Pour la première fois à Marseille « C’est Rémy » révélation rap de l’année.

“C’est vrai, mon nom, il marque une différence. Et ça, j’aime bien. Quand je pense à mon nom dans le rap, je me dis que l’habit ne fait pas le moine. Les gens, ils vont voir Rémy, 93, Auber, cité, ils vont se dire que ça colle pas, que c’est un mytho et puis ils vont appuyer sur le bouton et là… Ils vont voir que ça ment pas (rires).” Un nom prénom, une jeunesse les poches vides, à Aubervilliers, cité La Frette. Un daron ouvrier à la chaîne et une maman gardienne d’immeuble. Rémy a vingt à peine. Il rappe la vie, celle qui respire encore, malgré la galère, le béton cannibale, l’horizon saturé. Il rappe le passé, aujourd’hui et demain, sa maman et la rue, les paradoxes et les espoirs. Il rappe moins pour briller que pour s’élever. Il n’est pas là pour valider les raccourcis trompeurs qui dessinent depuis trente ans un ghetto autant géographique, physique que mental. Il est là pour raconter l’existence d’un jeune de France qui sait, depuis longtemps déjà, que l’homme vit et meurt seul et que le destin ne fait pas de prisonnier, qu’il faut le saisir sans jamais lâcher. Son premier album, chez Def Jam, “C’est Rémy”, n’est pas un énième disque de rap hexagonal, viril et menaçant, ego trip et kalash sur la banquette arrière. Non. Ici, bien sûr, rien n’est figé, tout est possible, les couleurs se mêlent, on passe de la mélancolie à la colère, du soleil à la grisaille, de l’intérieur à l’extérieur. On vit et on avance, coûte que coûte. Sans jamais juger ni oublier. Rémy n’ignore pas que l’espoir est cette chose fragile, capricieuse et il écrit, seul, dans sa chambre, pour grandir, comprendre, avancer, oui. De sa fenêtre, il voit le monde. Celui qui existe et celui qu’il devine, au fond de ses entrailles.

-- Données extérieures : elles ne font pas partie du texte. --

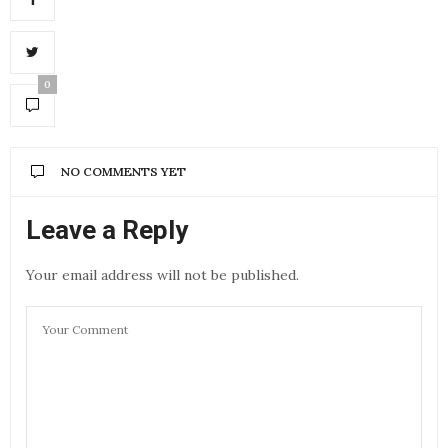
0
NO COMMENTS YET
Leave a Reply
Your email address will not be published.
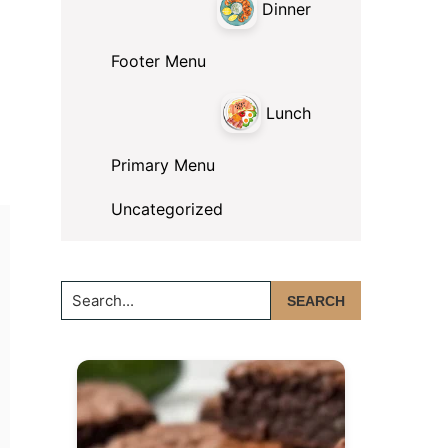
Dinner
Footer Menu
Lunch
Primary Menu
Uncategorized
Search...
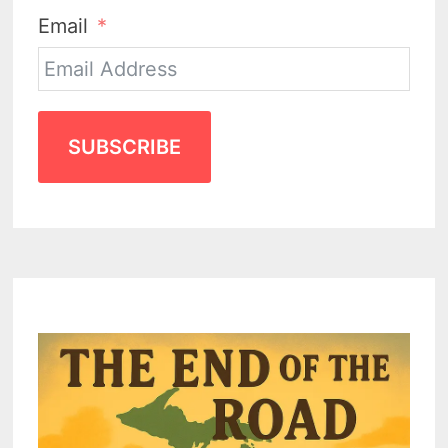
Email
SUBSCRIBE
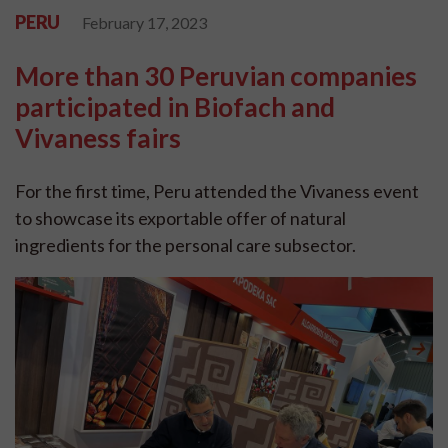
PERU
February 17, 2023
More than 30 Peruvian companies
participated in Biofach and
Vivaness fairs
For the first time, Peru attended the Vivaness event
to showcase its exportable offer of natural
ingredients for the personal care subsector.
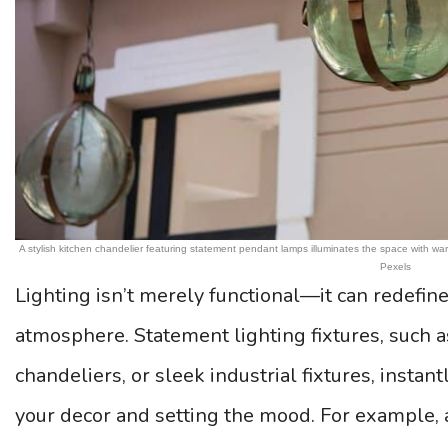
A stylish kitchen chandelier featuring statement pendant lamps illuminates the space with 
Pexels
Lighting isn’t merely functional—it can redefine
atmosphere. Statement lighting fixtures, such 
chandeliers, or sleek industrial fixtures, instan
your decor and setting the mood. For example,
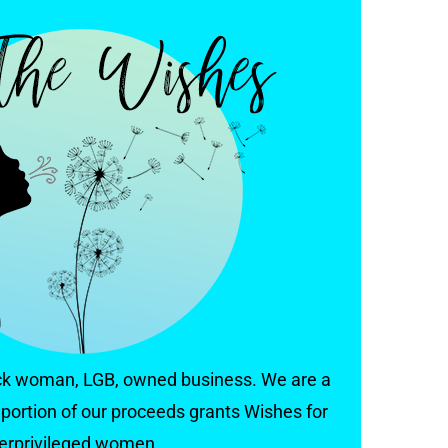
ack woman, LGB, owned business. We are a
portion of our proceeds grants Wishes for
erprivileged women.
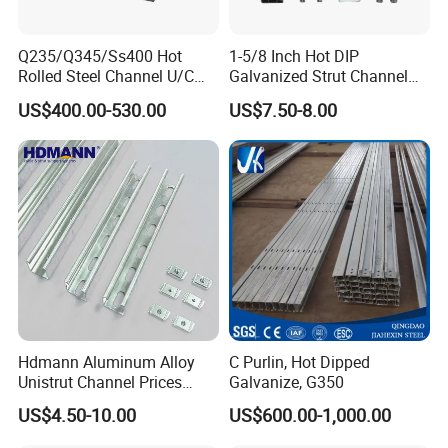
me.For more details and the latest
prices, please do not hesitate to
Q235/Q345/Ss400 Hot
1-5/8 Inch Hot DIP
Rolled Steel Channel U/C
Galvanized Strut Channel
contact me.
Section Shaped Steel
with 12 14 Ga
US$400.00-530.00
US$7.50-8.00
Channels Ss400 Profile
Galvanized 6m-12m U
Beam
Hdmann Aluminum Alloy
C Purlin, Hot Dipped
Unistrut Channel Prices
Galvanize, G350
HDG Strut Channel
US$4.50-10.00
US$600.00-1,000.00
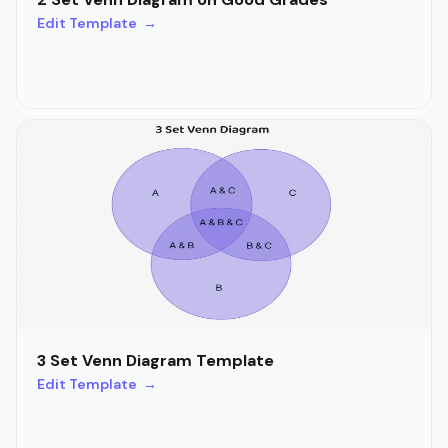
Edit Template →
3 Set Venn Diagram Template
Edit Template →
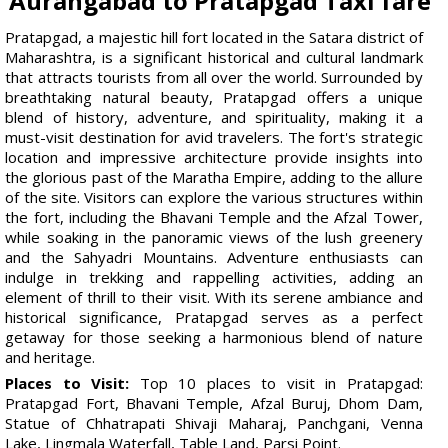
Aurangabad to Pratapgad Taxi fare
Pratapgad, a majestic hill fort located in the Satara district of
Maharashtra, is a significant historical and cultural landmark
that attracts tourists from all over the world. Surrounded by
breathtaking natural beauty, Pratapgad offers a unique
blend of history, adventure, and spirituality, making it a
must-visit destination for avid travelers. The fort's strategic
location and impressive architecture provide insights into
the glorious past of the Maratha Empire, adding to the allure
of the site. Visitors can explore the various structures within
the fort, including the Bhavani Temple and the Afzal Tower,
while soaking in the panoramic views of the lush greenery
and the Sahyadri Mountains. Adventure enthusiasts can
indulge in trekking and rappelling activities, adding an
element of thrill to their visit. With its serene ambiance and
historical significance, Pratapgad serves as a perfect
getaway for those seeking a harmonious blend of nature
and heritage.
Places to Visit:
Top 10 places to visit in Pratapgad:
Pratapgad Fort, Bhavani Temple, Afzal Buruj, Dhom Dam,
Statue of Chhatrapati Shivaji Maharaj, Panchgani, Venna
Lake, Lingmala Waterfall, Table Land, Parsi Point.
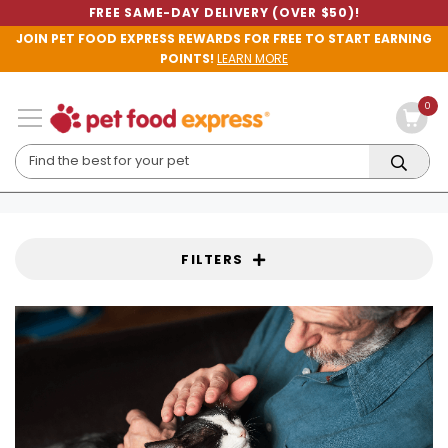
FREE SAME-DAY DELIVERY (OVER $50)!
JOIN PET FOOD EXPRESS REWARDS FOR FREE TO START EARNING
POINTS!
LEARN MORE
0
FILTERS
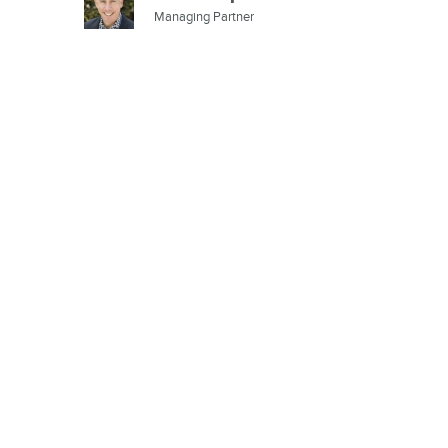
Managing Partner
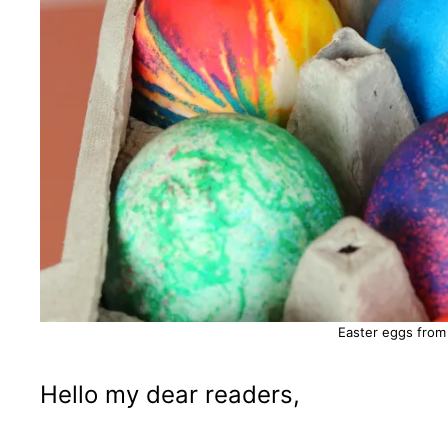
Easter eggs from
Hello my dear readers,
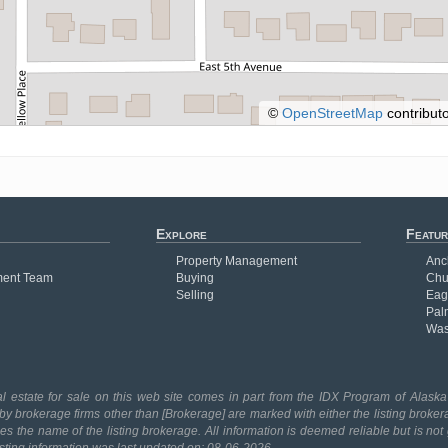
©
OpenStreetMap
contributo
Explore
Featur
Property Management
Anc
ent Team
Buying
Chu
Selling
Eag
Pal
Was
l estate for sale on this web site comes in part from the IDX Program of Alaska 
 by brokerage firms other than [Brokerage] are marked with either the listing broker
 the name of the listing brokerage. All information is deemed reliable but is no
isting information was last updated on: 08-06-2026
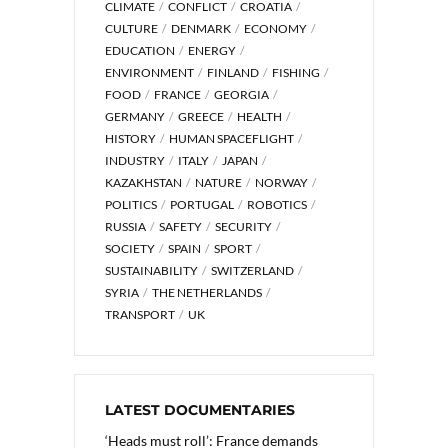
CLIMATE
CONFLICT
CROATIA
CULTURE
DENMARK
ECONOMY
EDUCATION
ENERGY
ENVIRONMENT
FINLAND
FISHING
FOOD
FRANCE
GEORGIA
GERMANY
GREECE
HEALTH
HISTORY
HUMAN SPACEFLIGHT
INDUSTRY
ITALY
JAPAN
KAZAKHSTAN
NATURE
NORWAY
POLITICS
PORTUGAL
ROBOTICS
RUSSIA
SAFETY
SECURITY
SOCIETY
SPAIN
SPORT
SUSTAINABILITY
SWITZERLAND
SYRIA
THE NETHERLANDS
TRANSPORT
UK
LATEST DOCUMENTARIES
‘Heads must roll’: France demands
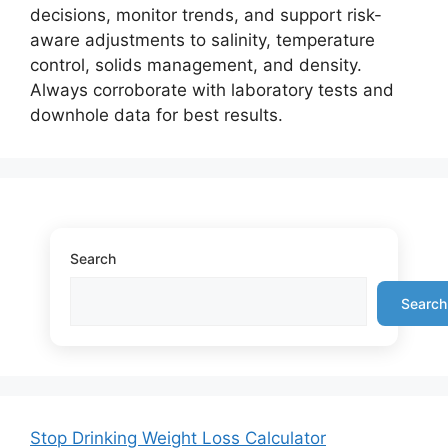
decisions, monitor trends, and support risk-
aware adjustments to salinity, temperature
control, solids management, and density.
Always corroborate with laboratory tests and
downhole data for best results.
Search
Search
Stop Drinking Weight Loss Calculator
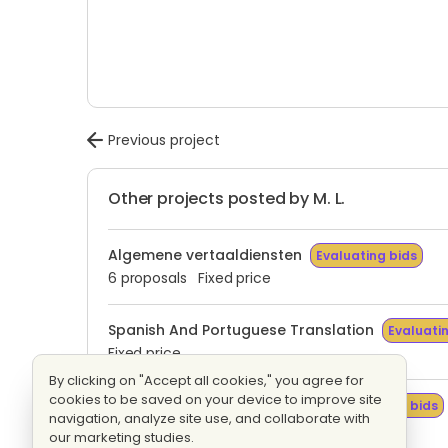
Previous project
Other projects posted by M. L.
Algemene vertaaldiensten
Evaluating bids
6 proposals
Fixed price
Spanish And Portuguese Translation
Evaluati
Fixed price
By clicking on "Accept all cookies," you agree for
cookies to be saved on your device to improve site
Tradução Espanhol E Italiano
Evaluating bids
navigation, analyze site use, and collaborate with
1 proposal
Fixed price
our marketing studies.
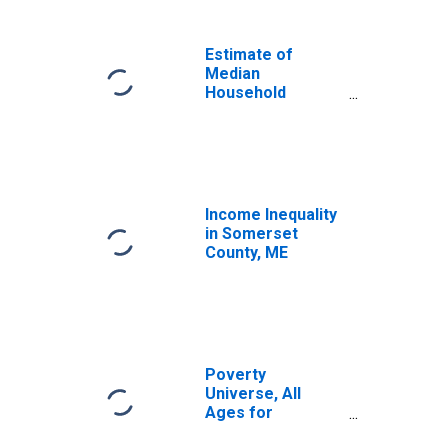
Income for
Somerset County,
ME
Estimate of
Median
Household
Income for
Somerset County,
ME
Income Inequality
in Somerset
County, ME
Poverty
Universe, All
Ages for
Somerset County,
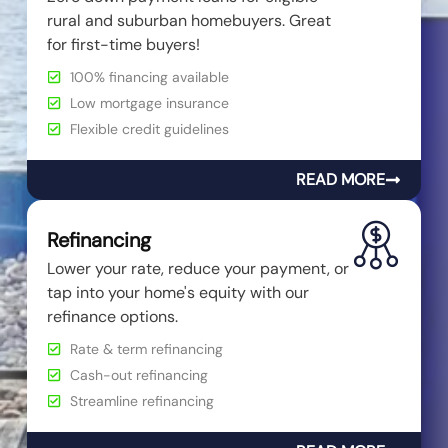
rural and suburban homebuyers. Great
for first-time buyers!
100% financing available
Low mortgage insurance
Flexible credit guidelines
READ MORE
Refinancing
Lower your rate, reduce your payment, or
tap into your home's equity with our
refinance options.
Rate & term refinancing
Cash-out refinancing
Streamline refinancing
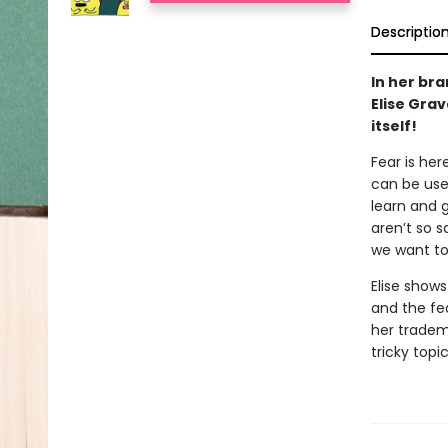
Descriptio
In her br
Elise Grav
itself!
Fear is her
can be usef
learn and 
aren’t so s
we want to 
Elise shows
and the fea
her tradem
tricky topic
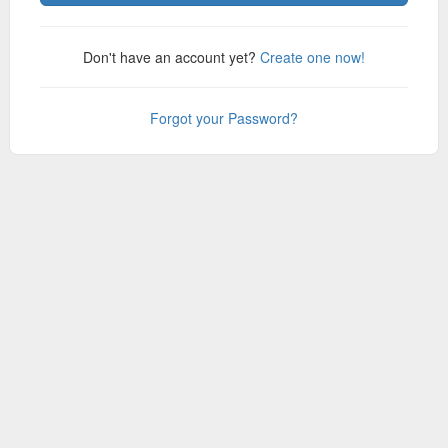
Don't have an account yet?
Create one now!
Forgot your Password?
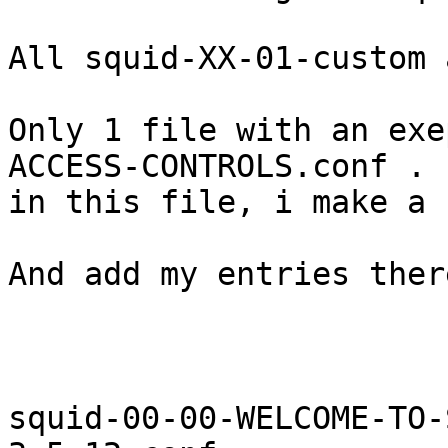
All squid-XX-01-custom 
Only 1 file with an exe
ACCESS-CONTROLS.conf . 
in this file, i make a 
And add my entries ther
squid-00-00-WELCOME-TO-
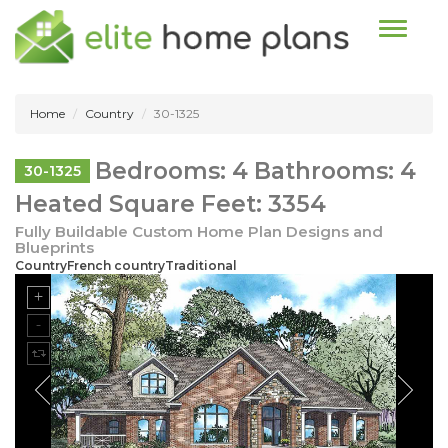
Toggle n
Home
Country
30-1325
Bedrooms: 4 Bathrooms: 4
30-1325
Heated Square Feet: 3354
Fully Buildable Custom Home Plan Designs and
Blueprints
CountryFrench countryTraditional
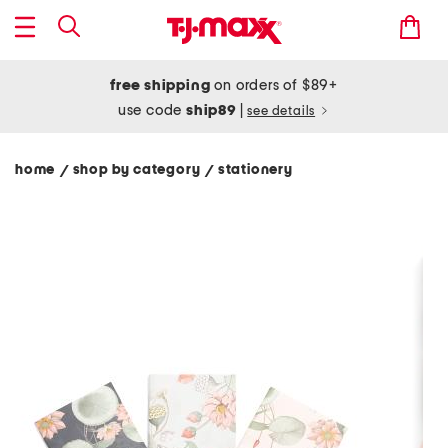
free shipping
on orders of $89+
use code
ship89
|
see details
home
shop by category
stationery
/
/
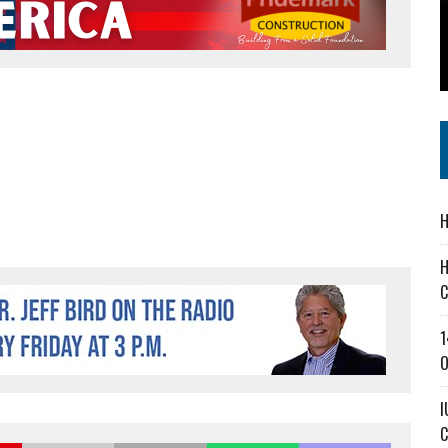
 IN READI 2.0 ARTS AND CULTURE AWARD
SS IN THE VILLAGE
IEJOURNAL.COM
H
H
C
1
O
I
C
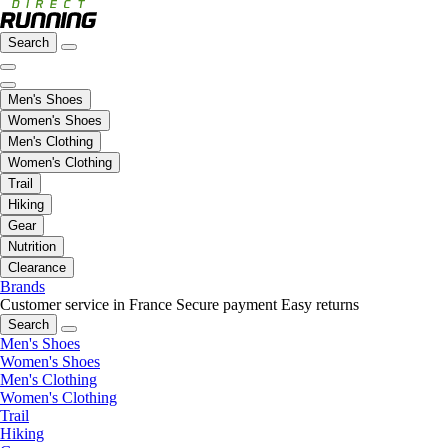
Search
Men's Shoes
Women's Shoes
Men's Clothing
Women's Clothing
Trail
Hiking
Gear
Nutrition
Clearance
Brands
Customer service in France
Secure payment
Easy returns
Search
Men's Shoes
Women's Shoes
Men's Clothing
Women's Clothing
Trail
Hiking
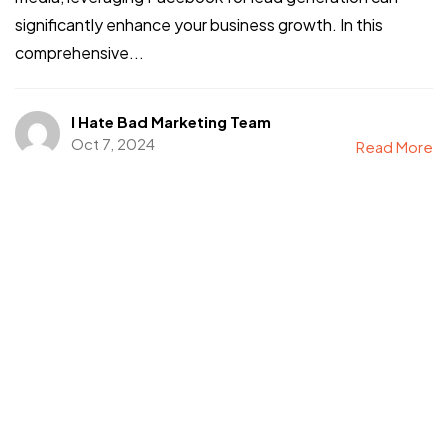
significantly enhance your business growth. In this
comprehensive...
I Hate Bad Marketing Team
Oct 7, 2024
Read More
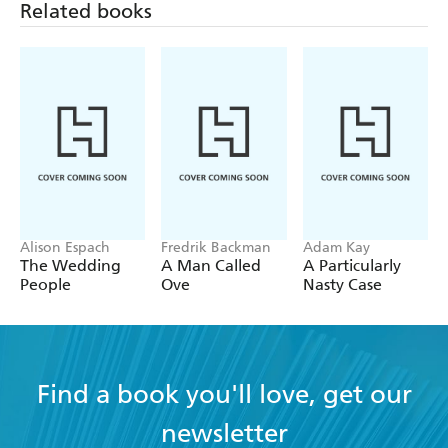
Related books
Alison Espach
Fredrik Backman
Adam Kay
The Wedding
A Man Called
A Particularly
People
Ove
Nasty Case
Find a book you'll love, get our
newsletter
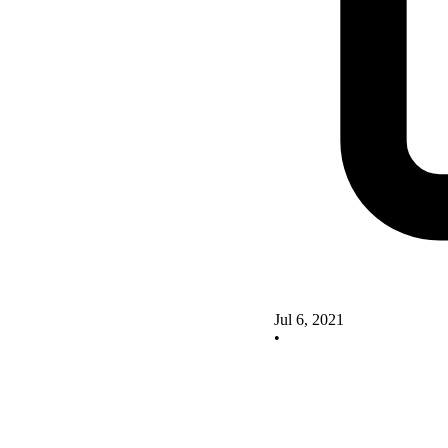
Jul 6, 2021
•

Davodka a commencé le rap au début des années 2000, bercé par les influences du rap du 18ème arrondissement, où il a grandi. Il fait ses débuts avec le groupe Paris Pôle Nord, qui se fusionne au groupe naissant, Mentalités Sons Dangereux en 2017. Le groupe a sorti plusieurs Net Tapes et un album mûrement travaillé, Sampleurs et Sans Reproches, sorti le 21 décembre 2012. C’est à ce moment-là que Davodka s’est penché plus sérieusement sur ses projets solo. En Mars 2013, Davodka sort son premier album, Un Poing c’est Tout, composé de 12 Titres. 18 Avril 2014, Davodka sort l’Art Tisant, un EP 7 titres disponibles sur les plateformes de téléchargement légal puis en version physique. Bien que l’on trouve des thématiques comme l’alcool et les inégalités sociales, c’est un projet plus freestyle, ayant pour premier objectif d’apporter de la nouveauté aux auditeurs. Le 10 décembre 2015 sort l’album la Mise au Poing. Ce nouveau projet s’éloigne un peu des précédents de par la diversité des thèmes abordés et on observe une prise de maturité chez l’artiste. Le son phare de l’album, Le Couteau dans la Paix, sorti juste après les attentats du 13 novembre, fait prendre une nouvelle mesure plus engagée du rap de Davodka. Son quatrième album est sorti le 3 novembre 2017, intitulé « Accusé de réflexion »…un classique de plus.

Eight Mick vient d’un Village du Sud de la France. Textes plus ou moins réfléchis, Flow travaillé, choix de Productions de qualité et il s’en sert pour parler de tout : Potes, Egocentrisme, Amour, Fêtes Rires, Séparations, Pleures, Drogues et Réclusion.